_RECORDS_
[Start of Attachment]
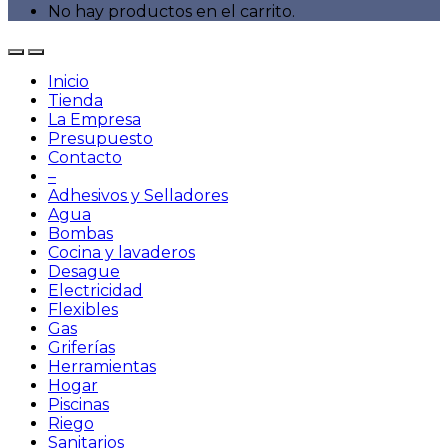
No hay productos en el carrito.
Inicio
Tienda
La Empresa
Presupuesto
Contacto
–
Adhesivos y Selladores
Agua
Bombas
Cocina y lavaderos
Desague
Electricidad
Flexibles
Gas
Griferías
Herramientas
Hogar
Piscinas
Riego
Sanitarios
[End of Attachment]
[Start of Attachment]
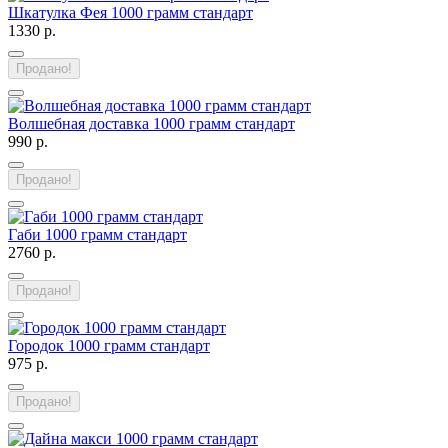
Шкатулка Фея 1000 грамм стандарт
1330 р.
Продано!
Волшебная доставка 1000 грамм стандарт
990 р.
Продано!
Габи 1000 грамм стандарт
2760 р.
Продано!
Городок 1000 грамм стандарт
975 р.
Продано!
[End of Attachment]
[Start of Attachment]
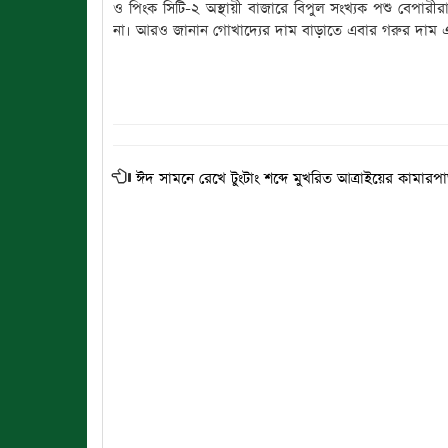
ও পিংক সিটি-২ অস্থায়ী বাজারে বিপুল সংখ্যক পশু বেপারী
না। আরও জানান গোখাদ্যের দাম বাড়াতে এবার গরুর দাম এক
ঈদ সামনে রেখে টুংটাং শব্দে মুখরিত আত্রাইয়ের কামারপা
[End of Attachment]
_EXERCISE REQUIREMENTS_
For every line of the records that has the word "стандарт" in it, make a copy.

_THE ANSWER_
Шкатулка Фея 1000 грамм стандарт
Волшебная доставка 1000 грамм стандарт
Габи 1000 грамм стандарт
Городок 1000 грамм стандарт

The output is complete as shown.